HDI: Building and Optimizing a RAG-based Customer Service Chatbot

Summary

HDI is a German insurance company that built a production RAG (Retrieval-Augmented Generation) chatbot in collaboration with AWS Professional Services to help customer service agents quickly answer customer queries about insurance coverage. The project addressed a fundamental problem in insurance customer service: when customers call with questions like “Am I insured for this?”, inexperienced agents struggle to find answers quickly because information is scattered across multiple SharePoints, databases, and documents—some exceeding 100 pages in length. Even experienced agents who might have bookmarks or memorized certain resources still face the challenge of navigating through lengthy documents to find specific information.

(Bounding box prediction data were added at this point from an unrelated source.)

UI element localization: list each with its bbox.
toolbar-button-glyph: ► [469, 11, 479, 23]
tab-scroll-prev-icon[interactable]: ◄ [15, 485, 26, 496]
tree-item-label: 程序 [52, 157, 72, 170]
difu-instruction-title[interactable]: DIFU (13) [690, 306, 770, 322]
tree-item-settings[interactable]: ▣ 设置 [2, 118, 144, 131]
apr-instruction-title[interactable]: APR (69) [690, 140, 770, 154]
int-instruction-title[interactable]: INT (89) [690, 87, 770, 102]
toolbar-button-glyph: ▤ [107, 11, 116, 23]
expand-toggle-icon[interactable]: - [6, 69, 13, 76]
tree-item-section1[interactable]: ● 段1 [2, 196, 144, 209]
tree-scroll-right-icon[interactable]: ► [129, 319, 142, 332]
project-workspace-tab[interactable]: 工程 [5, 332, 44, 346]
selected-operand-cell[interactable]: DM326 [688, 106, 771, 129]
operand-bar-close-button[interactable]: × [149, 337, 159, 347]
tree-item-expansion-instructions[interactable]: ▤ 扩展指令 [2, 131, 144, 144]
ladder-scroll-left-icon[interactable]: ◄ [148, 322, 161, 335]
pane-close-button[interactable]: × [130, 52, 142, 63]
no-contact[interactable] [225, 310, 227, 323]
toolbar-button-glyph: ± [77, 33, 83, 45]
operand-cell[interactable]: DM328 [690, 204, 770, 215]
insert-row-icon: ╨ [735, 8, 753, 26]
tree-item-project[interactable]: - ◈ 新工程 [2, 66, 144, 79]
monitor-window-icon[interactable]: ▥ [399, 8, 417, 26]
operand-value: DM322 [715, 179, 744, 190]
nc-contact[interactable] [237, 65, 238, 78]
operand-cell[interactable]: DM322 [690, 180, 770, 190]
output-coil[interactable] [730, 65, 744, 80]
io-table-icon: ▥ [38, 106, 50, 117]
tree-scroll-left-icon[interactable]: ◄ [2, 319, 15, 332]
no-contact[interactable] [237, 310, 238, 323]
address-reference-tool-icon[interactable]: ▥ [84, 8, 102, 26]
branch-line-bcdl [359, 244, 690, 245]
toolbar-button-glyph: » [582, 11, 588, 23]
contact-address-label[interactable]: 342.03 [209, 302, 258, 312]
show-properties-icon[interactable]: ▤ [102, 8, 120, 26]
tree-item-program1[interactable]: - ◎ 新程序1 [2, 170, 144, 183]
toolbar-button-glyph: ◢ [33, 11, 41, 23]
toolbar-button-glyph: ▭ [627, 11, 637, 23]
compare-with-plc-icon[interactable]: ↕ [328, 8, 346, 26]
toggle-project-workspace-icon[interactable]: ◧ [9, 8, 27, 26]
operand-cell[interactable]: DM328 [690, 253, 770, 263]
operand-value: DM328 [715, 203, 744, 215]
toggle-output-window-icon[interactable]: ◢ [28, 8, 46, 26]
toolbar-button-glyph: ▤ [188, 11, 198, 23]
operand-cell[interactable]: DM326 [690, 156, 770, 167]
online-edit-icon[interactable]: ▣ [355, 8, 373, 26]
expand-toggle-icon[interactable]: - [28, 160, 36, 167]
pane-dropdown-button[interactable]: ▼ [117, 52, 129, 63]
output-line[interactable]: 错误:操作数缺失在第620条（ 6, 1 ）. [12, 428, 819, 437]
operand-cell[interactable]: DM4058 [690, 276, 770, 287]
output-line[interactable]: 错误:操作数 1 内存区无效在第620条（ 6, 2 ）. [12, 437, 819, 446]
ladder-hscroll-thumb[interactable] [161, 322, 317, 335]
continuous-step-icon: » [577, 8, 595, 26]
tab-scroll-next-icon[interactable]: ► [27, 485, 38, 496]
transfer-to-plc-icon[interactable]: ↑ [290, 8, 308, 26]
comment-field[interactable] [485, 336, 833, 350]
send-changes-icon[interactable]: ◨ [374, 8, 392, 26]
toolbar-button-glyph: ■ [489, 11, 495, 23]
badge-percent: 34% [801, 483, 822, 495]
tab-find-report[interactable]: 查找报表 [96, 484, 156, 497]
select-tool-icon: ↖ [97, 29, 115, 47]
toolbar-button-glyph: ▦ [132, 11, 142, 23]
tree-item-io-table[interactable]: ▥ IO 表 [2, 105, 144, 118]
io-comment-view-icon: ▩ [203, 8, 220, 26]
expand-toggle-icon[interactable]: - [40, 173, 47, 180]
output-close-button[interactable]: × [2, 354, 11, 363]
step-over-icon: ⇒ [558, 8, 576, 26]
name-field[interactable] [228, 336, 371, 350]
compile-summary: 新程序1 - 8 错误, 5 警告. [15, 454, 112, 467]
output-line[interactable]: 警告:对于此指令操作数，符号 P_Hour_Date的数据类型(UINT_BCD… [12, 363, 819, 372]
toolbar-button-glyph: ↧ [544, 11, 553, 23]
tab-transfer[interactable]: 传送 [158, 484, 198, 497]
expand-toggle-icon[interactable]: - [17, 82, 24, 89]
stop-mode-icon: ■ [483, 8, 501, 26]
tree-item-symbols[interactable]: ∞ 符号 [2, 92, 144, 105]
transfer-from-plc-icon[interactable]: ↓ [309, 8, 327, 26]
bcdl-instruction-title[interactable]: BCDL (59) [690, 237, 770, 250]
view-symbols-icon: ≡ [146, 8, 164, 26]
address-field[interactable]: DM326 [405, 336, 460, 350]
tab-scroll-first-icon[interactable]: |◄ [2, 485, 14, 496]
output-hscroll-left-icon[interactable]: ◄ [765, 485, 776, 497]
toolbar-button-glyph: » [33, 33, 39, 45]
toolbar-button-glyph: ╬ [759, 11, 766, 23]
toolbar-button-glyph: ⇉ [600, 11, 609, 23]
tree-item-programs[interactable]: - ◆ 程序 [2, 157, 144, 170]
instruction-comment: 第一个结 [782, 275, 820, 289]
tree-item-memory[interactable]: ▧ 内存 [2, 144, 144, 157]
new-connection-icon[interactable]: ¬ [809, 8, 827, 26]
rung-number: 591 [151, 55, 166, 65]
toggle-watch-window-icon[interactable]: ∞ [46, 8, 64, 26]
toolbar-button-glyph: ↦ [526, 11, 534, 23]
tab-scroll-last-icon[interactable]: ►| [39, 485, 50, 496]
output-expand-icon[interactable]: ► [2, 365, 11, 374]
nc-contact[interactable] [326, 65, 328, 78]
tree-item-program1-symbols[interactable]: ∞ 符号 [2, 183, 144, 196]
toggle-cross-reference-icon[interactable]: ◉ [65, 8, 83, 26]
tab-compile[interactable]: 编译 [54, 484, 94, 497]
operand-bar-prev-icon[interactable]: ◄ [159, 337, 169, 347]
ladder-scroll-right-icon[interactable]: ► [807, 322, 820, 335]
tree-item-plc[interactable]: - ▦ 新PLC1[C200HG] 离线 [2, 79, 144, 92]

The solution consolidated all knowledge sources into a unified knowledge base accessible through a natural language chat interface, enabling agents to get precise answers without scrolling through extensive documentation. This case study is particularly valuable because it reflects real-world production learnings from a system that has been live for over a year.

Architecture Overview

The team built a modular RAG architecture on AWS with several key components designed for flexibility and scalability. The architecture follows a typical RAG pattern with distinct ingestion and retrieval pipelines, but with notable customizations. The system was designed with a “Lego block” philosophy, allowing components to be swapped out as needed—for example, switching from Amazon Bedrock to OpenAI or a custom SageMaker endpoint.

Key architectural components include:

A static web interface fronted by a load balancer
An ingestion pipeline for processing and vectorizing documents
OpenSearch as the vector store
A feedback loop mechanism to capture positive and negative user feedback for continuous improvement
Integration with external data sources outside HDI’s core infrastructure

The team explicitly chose OpenSearch for its scalability (capable of storing billions of vectors and supporting thousands of queries per second), manageability as an AWS service, and alignment with their existing AWS infrastructure. However, they acknowledged that query latency was an area requiring optimization for their specific use case.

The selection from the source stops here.